Anti-anxiety medication prescriptions rose 34.1% in just one month, according to Express Scripts.
Some of the fears I've heard around "re-entry anxiety:
- Afraid of getting sick from co-workers
- Working at a "Hot desk"/unassigned desk
- Disturbed about using a public restroom
- Concerned about aging parents they can't be with
- Worried about children getting sick from daycare
- Frightened about money and possibility of losing job
- Tense about taking public transportation
How to manage all this fear and re-entry anxiety.
Rather than trying to start a new meditation or yoga practice, start small.

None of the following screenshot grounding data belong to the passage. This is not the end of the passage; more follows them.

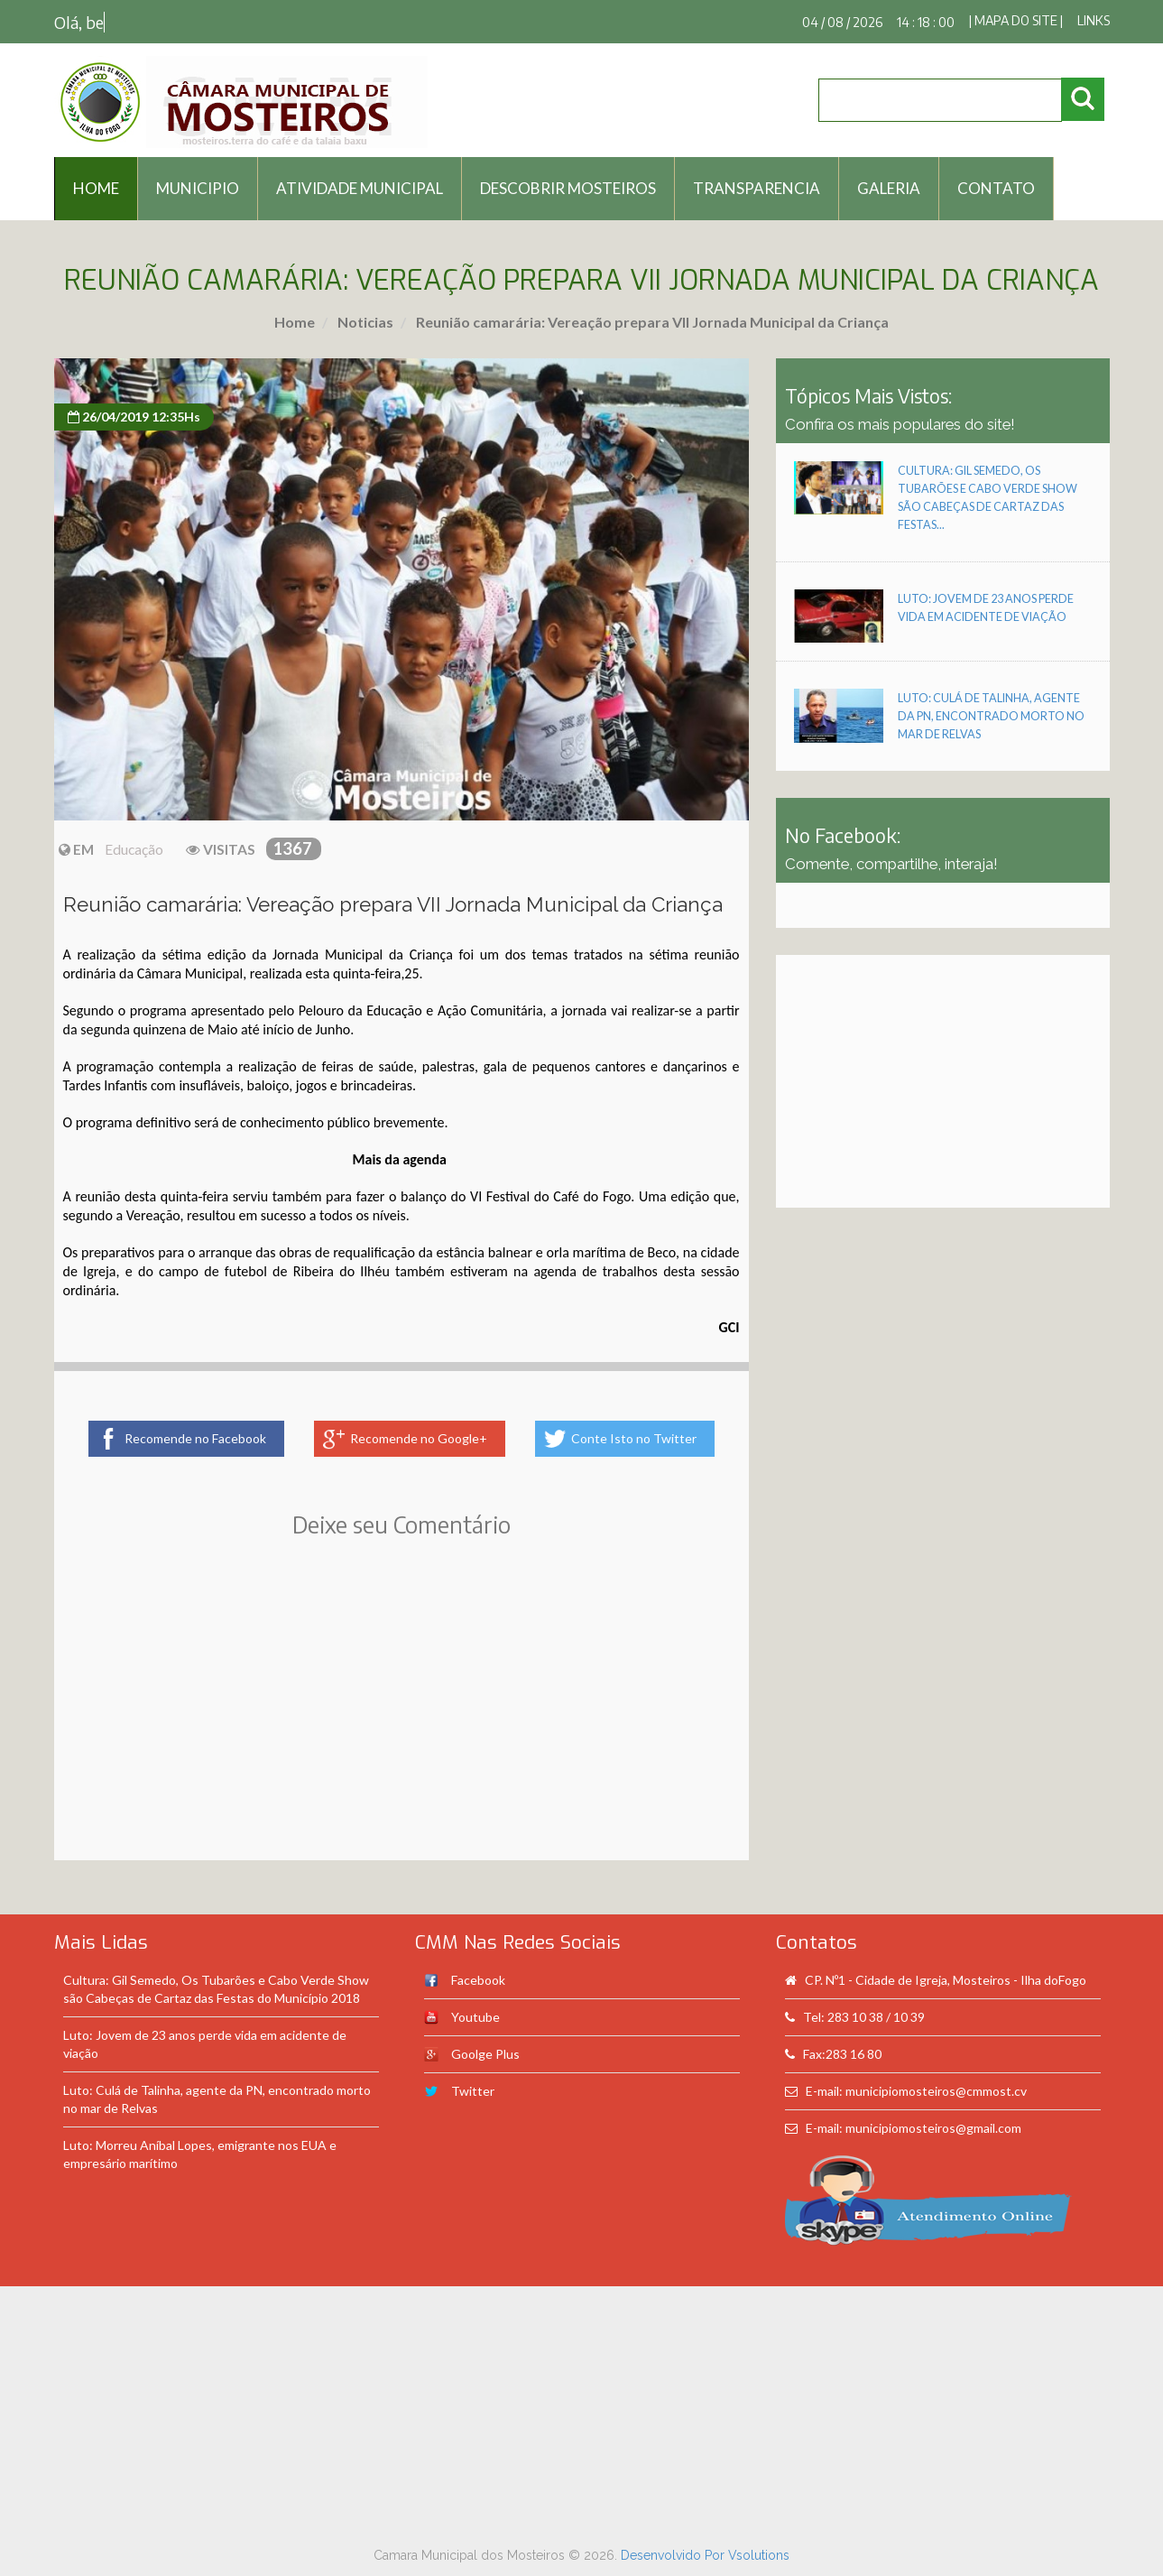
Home (294, 321)
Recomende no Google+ (418, 1438)
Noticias (364, 321)
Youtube (475, 2017)
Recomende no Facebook (195, 1438)
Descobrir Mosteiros (568, 188)
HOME (96, 188)
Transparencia (756, 188)
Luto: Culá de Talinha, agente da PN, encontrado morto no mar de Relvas (991, 716)
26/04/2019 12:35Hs (134, 416)
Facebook (478, 1980)
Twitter (472, 2091)
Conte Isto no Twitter (634, 1438)
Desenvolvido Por (674, 2555)
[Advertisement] (401, 1724)
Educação (134, 849)
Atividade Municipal (359, 188)
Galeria (888, 188)
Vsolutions (758, 2555)
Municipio (197, 188)
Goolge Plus (485, 2054)
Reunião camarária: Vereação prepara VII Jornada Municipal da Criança (651, 321)
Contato (996, 188)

Take frequent opportunities to experience short moments of calm many times an hour. Just like our hearts take a rest between each heartbeat, we need to take a rest from all the stress and anxiety.
- Limit how much attention you are focusing on the news. I'm not suggesting to ignore what's going on, but do be aware of how much you are focusing on the news.
- Stop and think to yourself "I'm breathing in, I'm breathing out, I'm breathing in, I'm breathing out..."
- YAWN! Seriously, yawn! Whether it's a fake or real yawn, the brain doesn't know difference. Yawning stimulates the parasympathetic/rest and digest nervous system.
- Move your body. The latin root of emotion is 'emotere' - energy in motion. A body in motion keeps emotions flowing.
- Stay connected. It is more important than ever to stay connected to family and friends. If you need more help than that, reach out for support.